Avrupalı lümpenler yine terörün yanında

"Terörle mücadelenin ne olduğunu görecekler" demiştim. ABD görmeye başladı. Avrupa ise hala aynı "aymazlık" içinde.

Mücadele uzadıkça ‘‘haklı’’ olan taraf aynı zamanda ‘‘güçlü’’ olduğu için birdenbire ‘‘haksız’’, ‘‘haksız’’ olan taraf ise ‘‘güçsüz’’ olduğu için haklı konuma geçmeye başlıyor.

Türkiye bu ‘‘acı gerçeği’’ 1983'ten 2001 yılına kadar tam 18 yıl yaşadı.

Bir tarafta kendi halkı dahil sivilleri öldüren, gelirini uyuşturucudan temin eden bir terör örgütü, diğer tarafta ise hukuk kurallarına saygılı olmaya ‘‘çalışarak’’ bunlarla mücadele eden Türkiye Cumhuriyeti Devleti.

Bu mücadele uzadıkça, güçsüz ve haksız olan ‘‘mazlum’’, güçlü ve haklı olan ise ‘‘ceberrut’’ görünmeye başladı.

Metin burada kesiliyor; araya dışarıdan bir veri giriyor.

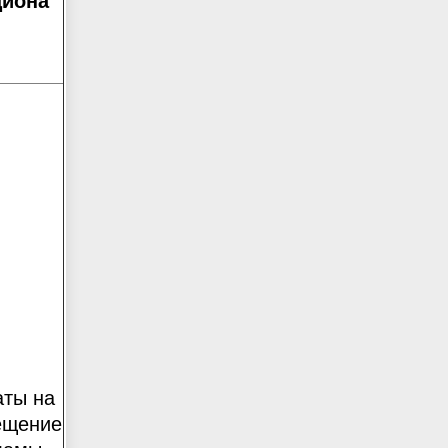
циона
аты на
ещение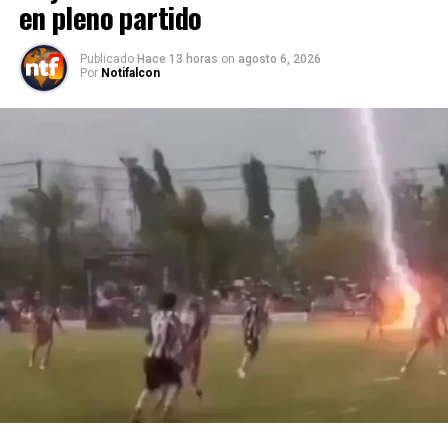
en pleno partido
Publicado
Hace 13 horas
on
agosto 6, 2026
Por
Notifalcon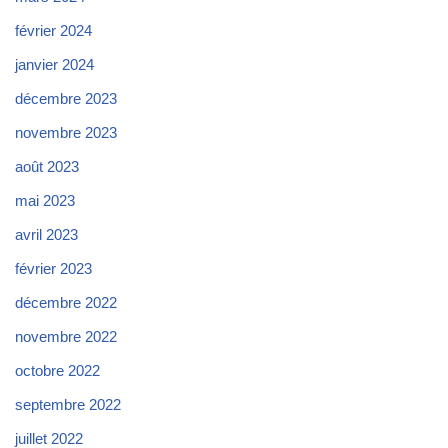
février 2024
janvier 2024
décembre 2023
novembre 2023
août 2023
mai 2023
avril 2023
février 2023
décembre 2022
novembre 2022
octobre 2022
septembre 2022
juillet 2022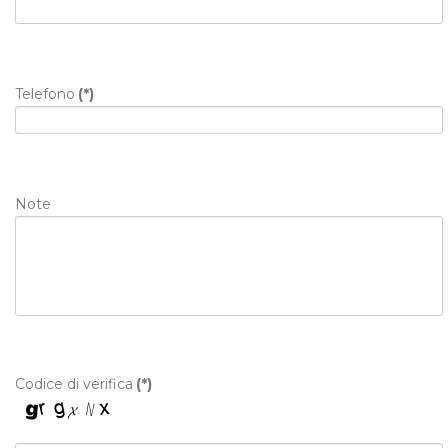
Telefono
(*)
Note
Codice di verifica
(*)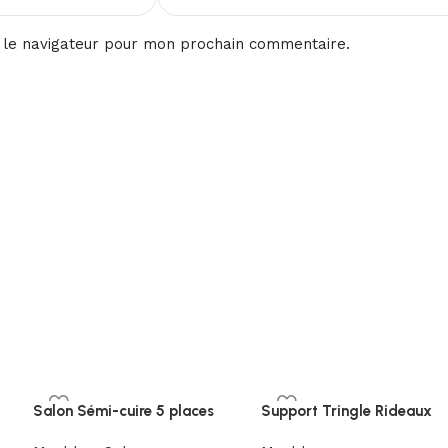
 le navigateur pour mon prochain commentaire.
Salon Sémi-cuire 5 places
Support Tringle Rideaux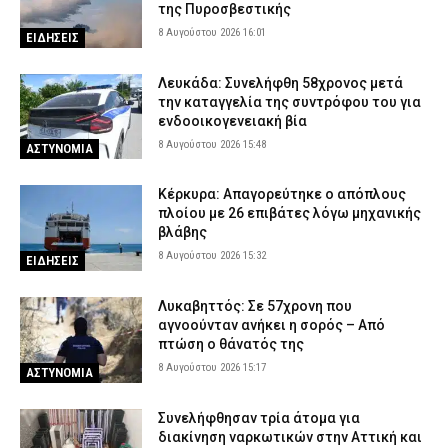
της Πυροσβεστικής
8 Αυγούστου 2026 16:01
ΕΙΔΗΣΕΙΣ
Λευκάδα: Συνελήφθη 58χρονος μετά
την καταγγελία της συντρόφου του για
ενδοοικογενειακή βία
8 Αυγούστου 2026 15:48
ΑΣΤΥΝΟΜΙΑ
Κέρκυρα: Απαγορεύτηκε ο απόπλους
πλοίου με 26 επιβάτες λόγω μηχανικής
βλάβης
8 Αυγούστου 2026 15:32
ΕΙΔΗΣΕΙΣ
Λυκαβηττός: Σε 57χρονη που
αγνοούνταν ανήκει η σορός – Από
πτώση ο θάνατός της
8 Αυγούστου 2026 15:17
ΑΣΤΥΝΟΜΙΑ
Συνελήφθησαν τρία άτομα για
διακίνηση ναρκωτικών στην Αττική και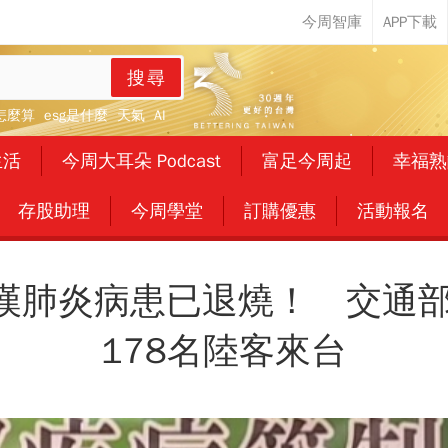
搜尋
怎麼算
esg是什麼
天氣
AI
生活
今周大耳朵 Podcast
富足今周起
幸福熟
存股助理
今周學堂
訂購優惠
活動報名
漢肺炎病患已退燒！ 交通部
178名陸客來台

Şimdi aynı şey ABD için geçerli. Afganistan'da savaş uzadıkça Taliban her şeye rağmen sempati toplayacak, ABD ise kötü çocuk olacak.

Avrupa'nın yıllardır ‘‘sıkıntı’’ görmemiş ‘‘lümpen’’leri ise sokaklarda ‘‘barış’’ çığlıkları atacaklar.

Çünkü Avrupalıların bu işten canı yanmadı.

İntihar uçakları Collosseum'a, Pisa Kulesi'ne dalmadı.

Eyfel, Parislilerin başına yıkılmadı.

Bu yüzden de Avrupalı ‘‘tuzu kuru’’lar hálá ‘‘terör’’ün ciddiyetinin farkında değiller.

Onlar için hálá her şey bir ‘‘oyun’’.

Onlar da eğleniyorlar.

Avrupalı ‘‘lümpenlerin’’ bu ‘‘gösterişleri’’ yıllarca Türkiye'nin terörle mücadeledeki kararlılığını etkilemeye alıştı.

Yer yer başarılı da oldular.

Kamuoyu baskısıyla Türkiye'ye yönelik ambargolar icat ettiler.

Bir müttefiklerinin terörle mücadelesine destek değil, köstek oldular.

Şimdi yine aynı şeyi yapıyorlar.

Hem de en ön safta terör simgesi Apo posterleriyle.

Ancak ABD Türkiye değil.

Ne ambargoyla yıldırılacak hali var, ne kendi kamuoyu dışında takacağı bir kamuoyu.

Çoklu standart

EN ilkeli olanımız bile multistandart uygulayınca doğruyu bulmak çok zor oluyor.

Teröre evrensel bir ortak tanım yapmadığımız müddetçe, terörle mücadele etmemizin mümkün olmayacağını en çok söyleyenlerden biriyim.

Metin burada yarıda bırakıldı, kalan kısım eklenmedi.